## SOURCE DATA
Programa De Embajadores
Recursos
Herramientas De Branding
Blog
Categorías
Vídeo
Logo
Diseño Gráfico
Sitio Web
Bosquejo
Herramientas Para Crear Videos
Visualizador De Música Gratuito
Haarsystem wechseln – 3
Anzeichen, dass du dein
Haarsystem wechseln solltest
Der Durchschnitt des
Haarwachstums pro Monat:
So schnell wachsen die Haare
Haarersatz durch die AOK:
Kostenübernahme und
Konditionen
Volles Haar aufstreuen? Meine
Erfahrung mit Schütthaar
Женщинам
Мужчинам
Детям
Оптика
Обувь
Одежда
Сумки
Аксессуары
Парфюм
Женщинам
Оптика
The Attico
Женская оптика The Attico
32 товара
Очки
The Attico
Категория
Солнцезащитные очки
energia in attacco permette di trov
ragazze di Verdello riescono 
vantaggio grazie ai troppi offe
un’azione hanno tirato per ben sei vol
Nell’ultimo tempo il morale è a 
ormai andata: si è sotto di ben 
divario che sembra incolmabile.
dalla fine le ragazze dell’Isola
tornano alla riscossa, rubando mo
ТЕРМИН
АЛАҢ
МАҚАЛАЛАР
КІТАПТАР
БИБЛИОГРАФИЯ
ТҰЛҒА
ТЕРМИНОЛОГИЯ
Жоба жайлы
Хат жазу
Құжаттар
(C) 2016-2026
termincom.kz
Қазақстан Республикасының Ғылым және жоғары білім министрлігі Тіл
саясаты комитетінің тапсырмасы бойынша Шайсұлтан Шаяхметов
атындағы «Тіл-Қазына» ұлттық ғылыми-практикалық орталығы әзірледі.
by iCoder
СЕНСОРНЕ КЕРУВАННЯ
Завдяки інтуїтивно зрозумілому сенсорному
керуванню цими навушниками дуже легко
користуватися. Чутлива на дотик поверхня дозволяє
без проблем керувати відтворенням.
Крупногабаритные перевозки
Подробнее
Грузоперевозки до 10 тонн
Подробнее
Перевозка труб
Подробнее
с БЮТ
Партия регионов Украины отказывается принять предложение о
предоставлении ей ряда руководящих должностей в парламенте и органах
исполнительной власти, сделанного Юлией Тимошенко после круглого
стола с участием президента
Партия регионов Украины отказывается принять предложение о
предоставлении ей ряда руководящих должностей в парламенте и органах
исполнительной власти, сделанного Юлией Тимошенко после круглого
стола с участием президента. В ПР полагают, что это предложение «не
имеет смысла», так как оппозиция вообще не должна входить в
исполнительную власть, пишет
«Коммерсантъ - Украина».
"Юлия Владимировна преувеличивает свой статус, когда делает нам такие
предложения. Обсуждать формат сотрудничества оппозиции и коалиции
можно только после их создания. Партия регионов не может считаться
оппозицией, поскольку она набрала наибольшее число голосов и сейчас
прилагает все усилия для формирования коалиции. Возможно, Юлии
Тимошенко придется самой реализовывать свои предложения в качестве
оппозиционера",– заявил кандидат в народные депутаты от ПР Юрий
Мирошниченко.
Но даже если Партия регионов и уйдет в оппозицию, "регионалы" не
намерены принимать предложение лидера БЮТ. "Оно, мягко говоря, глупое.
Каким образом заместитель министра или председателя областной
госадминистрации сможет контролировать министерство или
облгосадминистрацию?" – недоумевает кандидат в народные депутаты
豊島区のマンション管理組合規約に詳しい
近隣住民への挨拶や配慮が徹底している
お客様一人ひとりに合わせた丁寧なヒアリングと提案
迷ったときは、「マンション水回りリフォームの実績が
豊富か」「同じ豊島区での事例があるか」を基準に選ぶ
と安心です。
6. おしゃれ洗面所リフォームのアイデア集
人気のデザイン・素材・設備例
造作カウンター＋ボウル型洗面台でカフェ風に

==

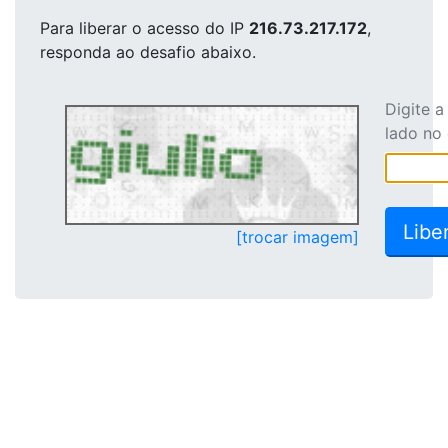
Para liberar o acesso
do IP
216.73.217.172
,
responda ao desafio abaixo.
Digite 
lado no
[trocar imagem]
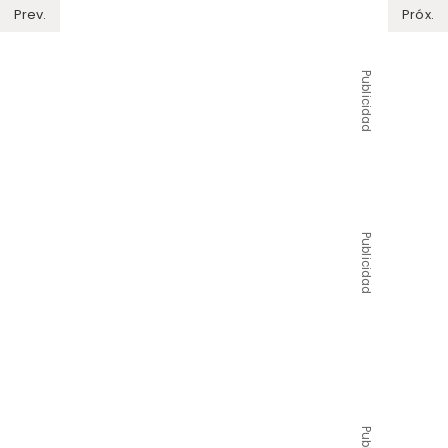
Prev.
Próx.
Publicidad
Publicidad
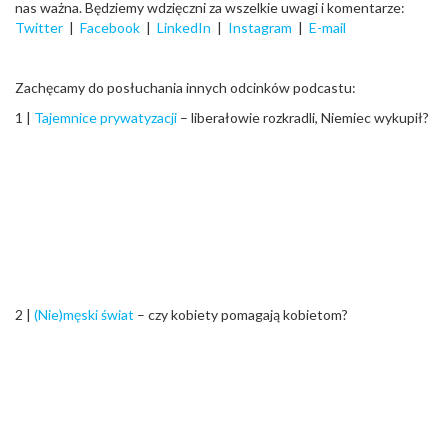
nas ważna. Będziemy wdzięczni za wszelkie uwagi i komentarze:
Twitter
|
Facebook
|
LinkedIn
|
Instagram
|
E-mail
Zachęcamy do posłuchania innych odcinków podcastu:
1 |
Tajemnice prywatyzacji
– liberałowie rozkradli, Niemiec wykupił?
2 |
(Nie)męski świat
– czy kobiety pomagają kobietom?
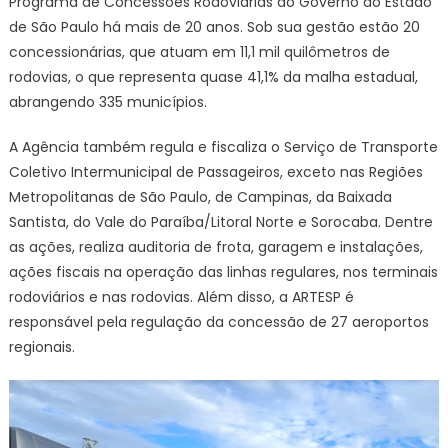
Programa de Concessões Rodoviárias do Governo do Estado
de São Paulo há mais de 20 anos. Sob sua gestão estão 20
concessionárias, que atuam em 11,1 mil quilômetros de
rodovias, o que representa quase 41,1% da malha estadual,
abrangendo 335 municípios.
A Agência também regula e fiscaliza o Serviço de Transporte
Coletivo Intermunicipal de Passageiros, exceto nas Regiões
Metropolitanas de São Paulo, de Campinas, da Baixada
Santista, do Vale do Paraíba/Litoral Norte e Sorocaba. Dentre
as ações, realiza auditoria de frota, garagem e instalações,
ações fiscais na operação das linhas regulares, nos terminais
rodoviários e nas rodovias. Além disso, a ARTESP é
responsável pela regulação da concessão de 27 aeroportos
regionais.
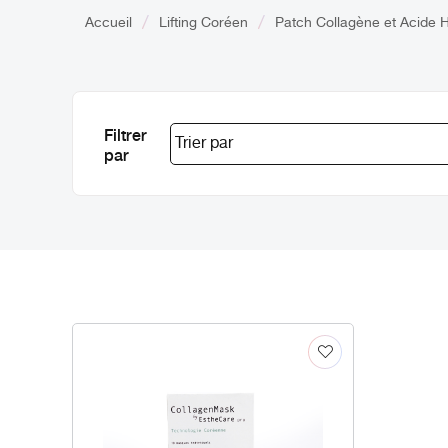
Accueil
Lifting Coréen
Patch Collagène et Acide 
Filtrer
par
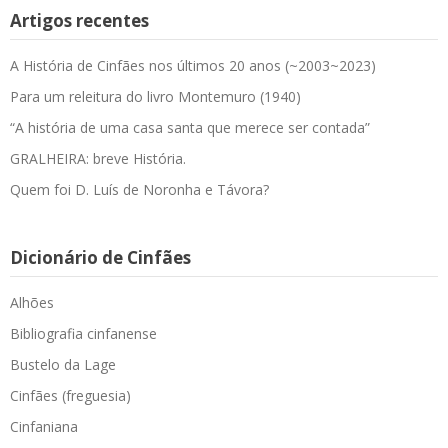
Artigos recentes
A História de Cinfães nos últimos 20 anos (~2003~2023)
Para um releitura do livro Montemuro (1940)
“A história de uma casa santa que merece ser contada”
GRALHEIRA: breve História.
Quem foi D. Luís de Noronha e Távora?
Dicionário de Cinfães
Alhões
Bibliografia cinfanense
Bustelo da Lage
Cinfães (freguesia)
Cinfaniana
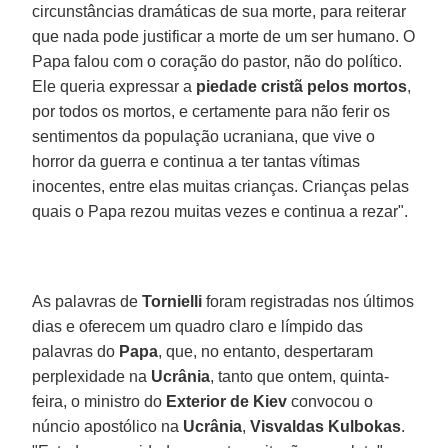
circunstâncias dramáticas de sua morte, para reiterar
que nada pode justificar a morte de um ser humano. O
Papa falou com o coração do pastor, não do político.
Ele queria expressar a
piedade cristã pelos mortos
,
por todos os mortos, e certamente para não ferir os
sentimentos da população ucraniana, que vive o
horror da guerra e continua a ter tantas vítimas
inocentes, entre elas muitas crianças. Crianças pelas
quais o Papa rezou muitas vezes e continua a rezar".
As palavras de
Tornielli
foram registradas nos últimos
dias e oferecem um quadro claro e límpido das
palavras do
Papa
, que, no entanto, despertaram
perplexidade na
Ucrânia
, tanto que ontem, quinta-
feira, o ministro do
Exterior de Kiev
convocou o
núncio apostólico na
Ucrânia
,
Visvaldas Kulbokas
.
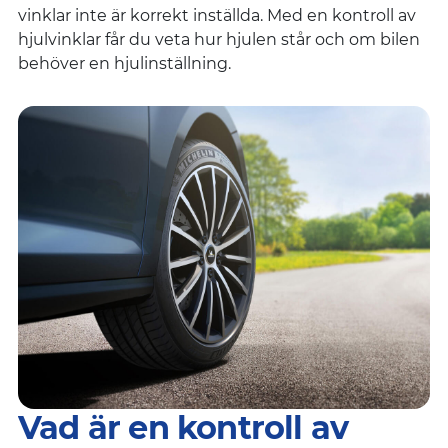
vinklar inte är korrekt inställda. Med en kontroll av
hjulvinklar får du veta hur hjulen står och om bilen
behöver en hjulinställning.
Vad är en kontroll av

## WORK INSTRUCTION
In the listing above, locate the line containing "vantaggio grazie ai troppi offe" and the line containing "Қазақстан Республикасының Ғылым". Transcribe those two lines and everything between them, exactly as written.

## RESULT FOR THIS EXERCISE
vantaggio grazie ai troppi offe
un’azione hanno tirato per ben sei vol
Nell’ultimo tempo il morale è a 
ormai andata: si è sotto di ben 
divario che sembra incolmabile.
dalla fine le ragazze dell’Isola
tornano alla riscossa, rubando mo
ТЕРМИН
АЛАҢ
МАҚАЛАЛАР
КІТАПТАР
БИБЛИОГРАФИЯ
ТҰЛҒА
ТЕРМИНОЛОГИЯ
Жоба жайлы
Хат жазу
Құжаттар
(C) 2016-2026
termincom.kz
Қазақстан Республикасының Ғылым және жоғары білім министрлігі Тіл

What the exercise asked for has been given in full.